Data Block Start

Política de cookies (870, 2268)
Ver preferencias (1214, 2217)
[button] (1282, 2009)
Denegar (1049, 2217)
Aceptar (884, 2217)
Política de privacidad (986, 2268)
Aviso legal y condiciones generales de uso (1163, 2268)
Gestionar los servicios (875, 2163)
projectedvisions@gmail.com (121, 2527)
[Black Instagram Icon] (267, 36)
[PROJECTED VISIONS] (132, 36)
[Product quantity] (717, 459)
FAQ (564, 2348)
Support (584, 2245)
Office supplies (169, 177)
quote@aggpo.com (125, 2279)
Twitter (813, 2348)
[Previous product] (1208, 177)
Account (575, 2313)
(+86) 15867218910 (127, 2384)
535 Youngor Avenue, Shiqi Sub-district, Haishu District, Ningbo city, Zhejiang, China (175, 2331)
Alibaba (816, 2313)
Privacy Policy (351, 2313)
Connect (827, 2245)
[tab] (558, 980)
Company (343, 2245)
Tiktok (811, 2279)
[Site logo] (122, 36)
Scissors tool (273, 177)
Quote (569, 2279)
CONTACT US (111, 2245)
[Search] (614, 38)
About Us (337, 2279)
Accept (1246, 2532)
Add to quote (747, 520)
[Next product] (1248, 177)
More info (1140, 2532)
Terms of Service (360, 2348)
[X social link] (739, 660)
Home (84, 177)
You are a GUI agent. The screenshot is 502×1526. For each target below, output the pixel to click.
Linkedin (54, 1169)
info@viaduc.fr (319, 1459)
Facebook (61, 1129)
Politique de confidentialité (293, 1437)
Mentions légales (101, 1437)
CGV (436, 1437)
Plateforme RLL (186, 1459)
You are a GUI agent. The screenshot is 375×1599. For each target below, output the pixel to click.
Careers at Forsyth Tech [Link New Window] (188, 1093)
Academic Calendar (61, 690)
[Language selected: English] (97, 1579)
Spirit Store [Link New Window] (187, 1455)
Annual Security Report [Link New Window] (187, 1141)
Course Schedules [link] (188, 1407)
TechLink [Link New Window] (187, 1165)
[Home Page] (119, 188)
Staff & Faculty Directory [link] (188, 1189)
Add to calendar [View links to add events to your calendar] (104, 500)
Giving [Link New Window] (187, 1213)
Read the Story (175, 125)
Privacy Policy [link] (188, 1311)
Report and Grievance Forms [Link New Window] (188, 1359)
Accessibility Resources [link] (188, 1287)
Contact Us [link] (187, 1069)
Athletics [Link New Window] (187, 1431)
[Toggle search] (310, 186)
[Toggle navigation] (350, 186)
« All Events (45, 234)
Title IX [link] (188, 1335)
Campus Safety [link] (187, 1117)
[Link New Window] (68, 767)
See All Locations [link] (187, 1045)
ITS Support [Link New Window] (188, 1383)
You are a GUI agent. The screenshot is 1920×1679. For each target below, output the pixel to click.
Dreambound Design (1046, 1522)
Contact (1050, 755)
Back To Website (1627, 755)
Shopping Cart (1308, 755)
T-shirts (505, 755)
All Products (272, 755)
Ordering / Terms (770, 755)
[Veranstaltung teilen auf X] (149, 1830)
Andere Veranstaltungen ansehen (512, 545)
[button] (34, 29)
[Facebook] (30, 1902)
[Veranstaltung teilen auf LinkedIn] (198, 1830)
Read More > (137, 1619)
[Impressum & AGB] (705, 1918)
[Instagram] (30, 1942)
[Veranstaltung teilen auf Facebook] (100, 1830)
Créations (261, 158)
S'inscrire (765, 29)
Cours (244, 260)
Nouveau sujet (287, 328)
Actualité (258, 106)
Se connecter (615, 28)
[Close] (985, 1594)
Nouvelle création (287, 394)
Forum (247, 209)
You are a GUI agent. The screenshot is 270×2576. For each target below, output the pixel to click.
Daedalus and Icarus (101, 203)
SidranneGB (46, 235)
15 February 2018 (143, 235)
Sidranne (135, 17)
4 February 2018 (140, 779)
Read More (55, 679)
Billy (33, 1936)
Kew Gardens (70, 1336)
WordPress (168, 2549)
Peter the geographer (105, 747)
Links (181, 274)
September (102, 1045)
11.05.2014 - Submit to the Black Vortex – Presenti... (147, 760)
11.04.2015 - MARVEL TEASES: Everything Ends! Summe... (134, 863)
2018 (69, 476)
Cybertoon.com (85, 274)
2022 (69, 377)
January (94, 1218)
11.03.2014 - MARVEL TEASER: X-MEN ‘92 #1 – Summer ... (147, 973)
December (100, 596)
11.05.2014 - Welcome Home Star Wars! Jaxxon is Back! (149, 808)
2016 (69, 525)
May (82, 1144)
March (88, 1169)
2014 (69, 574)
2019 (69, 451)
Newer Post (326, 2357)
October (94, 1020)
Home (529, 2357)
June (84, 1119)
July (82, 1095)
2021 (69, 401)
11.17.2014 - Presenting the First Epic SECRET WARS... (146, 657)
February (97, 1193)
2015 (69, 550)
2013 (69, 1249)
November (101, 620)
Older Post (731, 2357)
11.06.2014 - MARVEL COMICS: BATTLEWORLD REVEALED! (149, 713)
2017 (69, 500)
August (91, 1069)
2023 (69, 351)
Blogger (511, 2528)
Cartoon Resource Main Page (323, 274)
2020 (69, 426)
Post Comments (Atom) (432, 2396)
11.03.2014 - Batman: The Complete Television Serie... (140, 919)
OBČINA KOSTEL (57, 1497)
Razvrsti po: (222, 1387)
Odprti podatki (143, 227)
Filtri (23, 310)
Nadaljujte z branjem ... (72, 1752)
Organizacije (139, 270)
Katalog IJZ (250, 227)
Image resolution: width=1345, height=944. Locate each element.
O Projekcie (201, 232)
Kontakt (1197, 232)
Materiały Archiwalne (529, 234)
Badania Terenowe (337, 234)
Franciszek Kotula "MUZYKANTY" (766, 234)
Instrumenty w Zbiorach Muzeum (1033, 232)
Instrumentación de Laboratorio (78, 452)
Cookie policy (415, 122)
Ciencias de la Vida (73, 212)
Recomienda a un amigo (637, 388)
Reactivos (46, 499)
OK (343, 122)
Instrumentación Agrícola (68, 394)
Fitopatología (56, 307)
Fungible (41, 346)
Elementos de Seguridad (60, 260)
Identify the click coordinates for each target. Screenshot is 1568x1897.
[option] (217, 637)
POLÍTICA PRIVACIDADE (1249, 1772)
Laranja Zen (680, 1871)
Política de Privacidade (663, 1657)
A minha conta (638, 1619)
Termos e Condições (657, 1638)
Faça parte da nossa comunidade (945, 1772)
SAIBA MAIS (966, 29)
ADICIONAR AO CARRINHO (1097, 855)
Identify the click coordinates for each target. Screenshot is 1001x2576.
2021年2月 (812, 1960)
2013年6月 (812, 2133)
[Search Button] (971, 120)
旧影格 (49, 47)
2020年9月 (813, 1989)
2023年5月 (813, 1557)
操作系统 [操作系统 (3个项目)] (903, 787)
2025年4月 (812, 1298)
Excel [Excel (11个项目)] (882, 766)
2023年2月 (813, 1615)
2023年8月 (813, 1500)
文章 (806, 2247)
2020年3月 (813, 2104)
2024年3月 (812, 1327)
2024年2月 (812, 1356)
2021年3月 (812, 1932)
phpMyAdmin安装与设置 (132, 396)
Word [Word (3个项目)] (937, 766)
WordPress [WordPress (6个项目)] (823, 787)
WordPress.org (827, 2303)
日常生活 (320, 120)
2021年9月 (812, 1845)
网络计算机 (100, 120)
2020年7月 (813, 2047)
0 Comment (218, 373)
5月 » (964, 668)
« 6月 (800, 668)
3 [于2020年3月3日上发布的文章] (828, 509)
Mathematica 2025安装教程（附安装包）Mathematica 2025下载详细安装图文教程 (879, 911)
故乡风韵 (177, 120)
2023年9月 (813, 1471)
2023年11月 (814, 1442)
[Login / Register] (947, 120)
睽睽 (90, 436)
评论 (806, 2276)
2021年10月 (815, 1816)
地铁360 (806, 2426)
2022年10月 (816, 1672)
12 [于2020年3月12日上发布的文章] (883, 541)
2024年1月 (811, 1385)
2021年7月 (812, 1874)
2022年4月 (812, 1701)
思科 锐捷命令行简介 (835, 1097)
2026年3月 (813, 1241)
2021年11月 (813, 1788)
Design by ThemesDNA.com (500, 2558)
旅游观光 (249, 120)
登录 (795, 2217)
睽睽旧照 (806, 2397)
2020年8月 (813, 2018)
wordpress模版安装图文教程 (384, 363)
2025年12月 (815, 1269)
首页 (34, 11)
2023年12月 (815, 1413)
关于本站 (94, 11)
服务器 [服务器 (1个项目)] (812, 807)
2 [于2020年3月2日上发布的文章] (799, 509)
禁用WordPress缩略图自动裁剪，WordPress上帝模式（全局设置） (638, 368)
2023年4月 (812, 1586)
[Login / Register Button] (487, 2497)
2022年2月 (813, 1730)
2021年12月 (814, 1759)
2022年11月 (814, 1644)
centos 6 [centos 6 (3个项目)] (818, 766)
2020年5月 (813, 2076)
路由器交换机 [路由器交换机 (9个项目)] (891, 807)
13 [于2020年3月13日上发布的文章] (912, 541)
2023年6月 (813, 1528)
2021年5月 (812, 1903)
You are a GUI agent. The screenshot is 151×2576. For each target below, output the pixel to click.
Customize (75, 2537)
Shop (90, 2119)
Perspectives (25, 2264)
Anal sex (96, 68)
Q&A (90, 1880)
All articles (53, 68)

Data Block End

● How to complete this task
Gather each line in the data that holds the string "Design".

● Solution to this problem
Dreambound Design (1046, 1522)
Design by ThemesDNA.com (500, 2558)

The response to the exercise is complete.